Transcribe only the lines in the data below falling between the line with "Mermelada Frambuesa" and the line with "Lehramt Musik", including those two lines, and leave out any picture.

[Opening Data records section]

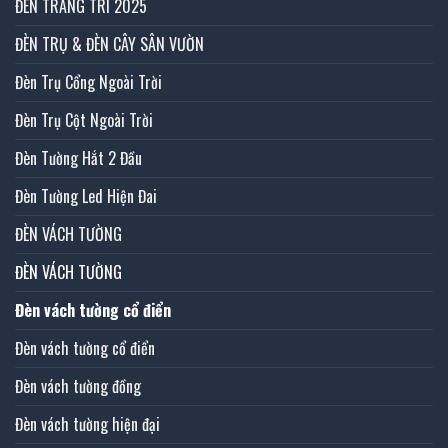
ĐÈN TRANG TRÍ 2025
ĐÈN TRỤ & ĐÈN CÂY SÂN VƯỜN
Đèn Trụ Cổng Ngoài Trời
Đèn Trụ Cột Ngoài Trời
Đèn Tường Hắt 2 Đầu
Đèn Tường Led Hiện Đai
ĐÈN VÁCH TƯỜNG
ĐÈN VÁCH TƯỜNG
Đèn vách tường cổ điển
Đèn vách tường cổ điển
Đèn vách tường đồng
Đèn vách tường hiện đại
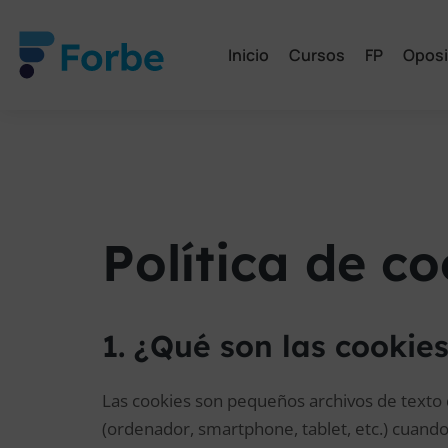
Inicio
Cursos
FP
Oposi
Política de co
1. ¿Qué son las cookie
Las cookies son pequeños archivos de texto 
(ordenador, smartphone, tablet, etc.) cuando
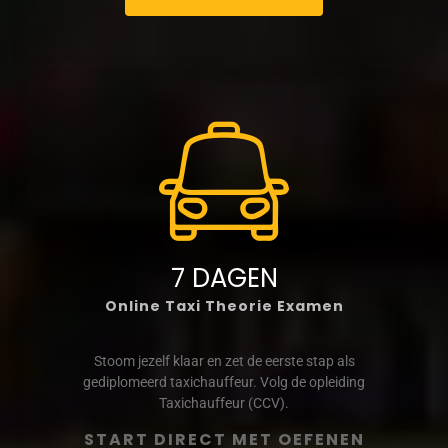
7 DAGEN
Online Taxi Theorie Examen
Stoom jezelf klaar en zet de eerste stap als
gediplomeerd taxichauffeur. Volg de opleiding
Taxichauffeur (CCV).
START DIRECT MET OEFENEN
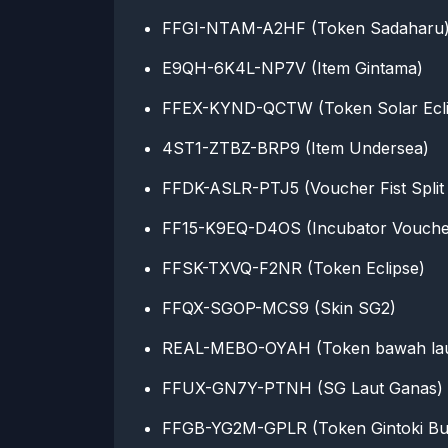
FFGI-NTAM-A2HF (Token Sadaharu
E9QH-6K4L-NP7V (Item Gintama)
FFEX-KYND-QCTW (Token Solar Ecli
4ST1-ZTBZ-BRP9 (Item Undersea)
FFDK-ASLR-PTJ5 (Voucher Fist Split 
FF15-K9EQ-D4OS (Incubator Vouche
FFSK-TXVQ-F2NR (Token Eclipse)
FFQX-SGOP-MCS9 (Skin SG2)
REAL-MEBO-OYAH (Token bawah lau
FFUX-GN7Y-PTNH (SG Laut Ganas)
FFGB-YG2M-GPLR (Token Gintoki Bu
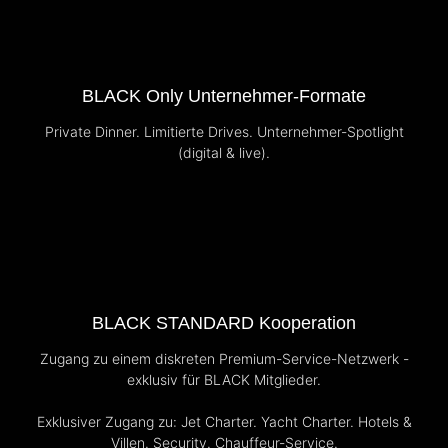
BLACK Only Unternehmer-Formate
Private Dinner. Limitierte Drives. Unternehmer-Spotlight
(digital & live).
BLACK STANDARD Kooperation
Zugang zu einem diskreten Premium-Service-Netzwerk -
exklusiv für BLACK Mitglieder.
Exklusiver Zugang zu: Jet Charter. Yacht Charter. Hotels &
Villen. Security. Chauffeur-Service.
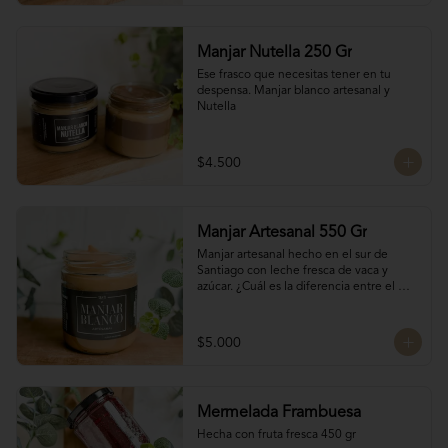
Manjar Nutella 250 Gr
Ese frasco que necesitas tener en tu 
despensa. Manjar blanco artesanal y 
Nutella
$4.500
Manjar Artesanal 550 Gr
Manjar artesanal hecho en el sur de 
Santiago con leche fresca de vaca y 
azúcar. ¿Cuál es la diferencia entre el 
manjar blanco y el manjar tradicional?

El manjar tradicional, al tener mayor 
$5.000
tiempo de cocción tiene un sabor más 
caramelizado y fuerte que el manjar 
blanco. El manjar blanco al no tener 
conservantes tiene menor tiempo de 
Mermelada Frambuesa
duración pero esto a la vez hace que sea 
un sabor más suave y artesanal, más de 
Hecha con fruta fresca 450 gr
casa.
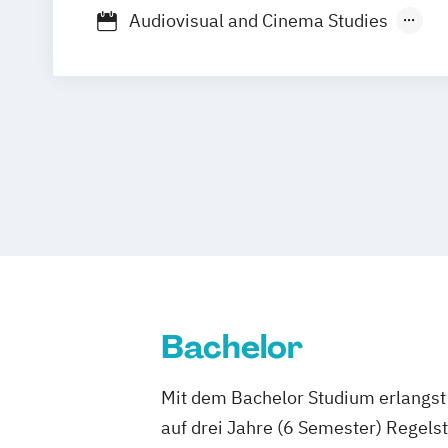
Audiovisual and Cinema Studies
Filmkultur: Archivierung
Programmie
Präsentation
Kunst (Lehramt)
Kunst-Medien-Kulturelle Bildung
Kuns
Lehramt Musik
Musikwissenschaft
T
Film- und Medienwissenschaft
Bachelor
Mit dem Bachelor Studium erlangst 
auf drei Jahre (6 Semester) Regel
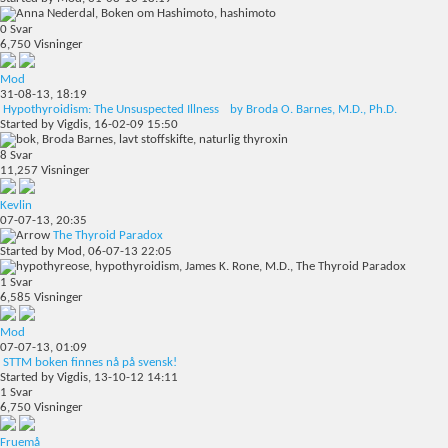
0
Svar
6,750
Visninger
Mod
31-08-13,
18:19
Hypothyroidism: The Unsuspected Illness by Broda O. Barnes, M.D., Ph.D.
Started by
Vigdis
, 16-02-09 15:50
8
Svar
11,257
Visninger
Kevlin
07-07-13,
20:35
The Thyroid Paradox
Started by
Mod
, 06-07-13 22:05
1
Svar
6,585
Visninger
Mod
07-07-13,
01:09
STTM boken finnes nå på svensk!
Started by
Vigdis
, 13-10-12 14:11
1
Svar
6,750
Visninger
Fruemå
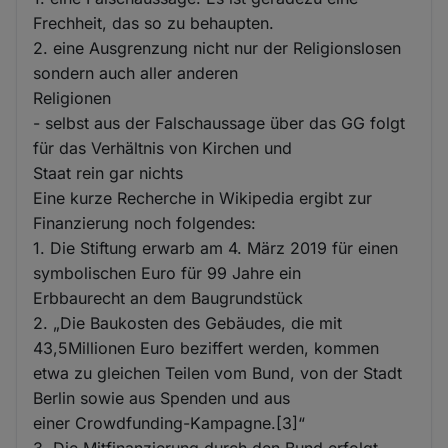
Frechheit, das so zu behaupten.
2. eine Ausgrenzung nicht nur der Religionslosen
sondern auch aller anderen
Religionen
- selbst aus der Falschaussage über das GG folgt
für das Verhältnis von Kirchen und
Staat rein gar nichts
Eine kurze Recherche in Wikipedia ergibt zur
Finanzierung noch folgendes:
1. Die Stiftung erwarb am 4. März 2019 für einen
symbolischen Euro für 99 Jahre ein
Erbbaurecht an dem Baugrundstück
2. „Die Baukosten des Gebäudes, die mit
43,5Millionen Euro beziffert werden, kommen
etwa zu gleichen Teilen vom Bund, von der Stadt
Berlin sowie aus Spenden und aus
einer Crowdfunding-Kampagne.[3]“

[Closing Data records section]
[Opening Data records section]

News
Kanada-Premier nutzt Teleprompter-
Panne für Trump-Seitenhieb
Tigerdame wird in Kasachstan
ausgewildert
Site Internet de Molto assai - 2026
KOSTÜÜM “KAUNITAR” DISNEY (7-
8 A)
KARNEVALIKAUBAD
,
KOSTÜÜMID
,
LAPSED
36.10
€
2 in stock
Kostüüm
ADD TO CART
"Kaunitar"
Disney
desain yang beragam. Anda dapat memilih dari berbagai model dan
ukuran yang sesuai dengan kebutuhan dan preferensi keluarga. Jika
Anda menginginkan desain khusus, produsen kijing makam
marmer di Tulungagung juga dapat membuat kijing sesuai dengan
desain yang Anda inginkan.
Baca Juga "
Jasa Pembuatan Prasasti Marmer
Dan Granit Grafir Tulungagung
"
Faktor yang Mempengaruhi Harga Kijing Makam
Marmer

[Closing Data records section]

* Result *
Mermelada Frambuesa
duración pero esto a la vez hace que sea 
un sabor más suave y artesanal, más de 
Hecha con fruta fresca 450 gr
casa.
Audiovisual and Cinema Studies
Filmkultur: Archivierung
Programmie
Präsentation
Kunst (Lehramt)
Kunst-Medien-Kulturelle Bildung
Kuns
Lehramt Musik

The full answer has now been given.